- **Exercise brief**: Locate the word "necesitan" in the data below, then copy every line that holds it.

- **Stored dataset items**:
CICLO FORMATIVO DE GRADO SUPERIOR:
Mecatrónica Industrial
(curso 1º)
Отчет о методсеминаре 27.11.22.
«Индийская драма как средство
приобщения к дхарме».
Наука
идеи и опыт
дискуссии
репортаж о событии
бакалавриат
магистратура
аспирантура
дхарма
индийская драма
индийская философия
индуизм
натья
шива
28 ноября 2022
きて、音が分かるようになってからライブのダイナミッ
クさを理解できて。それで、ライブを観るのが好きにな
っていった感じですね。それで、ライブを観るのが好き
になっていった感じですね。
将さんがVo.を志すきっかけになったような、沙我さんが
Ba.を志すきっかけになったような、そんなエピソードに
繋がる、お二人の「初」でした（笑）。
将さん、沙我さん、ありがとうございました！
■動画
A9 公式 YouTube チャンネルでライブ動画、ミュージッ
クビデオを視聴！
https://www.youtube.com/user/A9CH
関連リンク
==
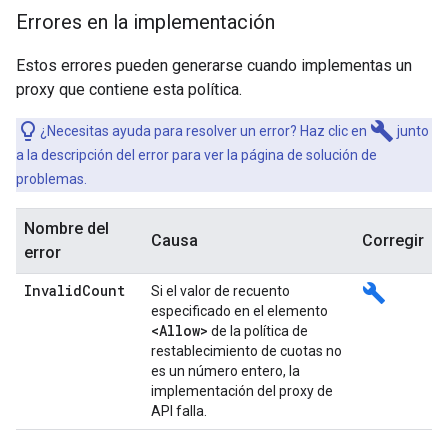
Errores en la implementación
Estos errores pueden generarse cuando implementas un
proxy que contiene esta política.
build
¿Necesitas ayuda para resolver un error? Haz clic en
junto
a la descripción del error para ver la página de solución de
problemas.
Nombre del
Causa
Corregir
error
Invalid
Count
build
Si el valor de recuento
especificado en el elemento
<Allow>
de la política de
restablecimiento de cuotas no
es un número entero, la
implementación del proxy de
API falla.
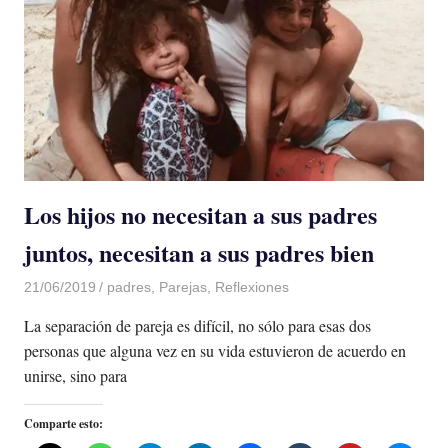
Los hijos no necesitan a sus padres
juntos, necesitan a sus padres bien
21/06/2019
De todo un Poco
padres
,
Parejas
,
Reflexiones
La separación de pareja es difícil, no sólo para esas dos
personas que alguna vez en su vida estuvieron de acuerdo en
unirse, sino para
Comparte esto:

- **Worked solution**:
Los hijos no necesitan a sus padres
juntos, necesitan a sus padres bien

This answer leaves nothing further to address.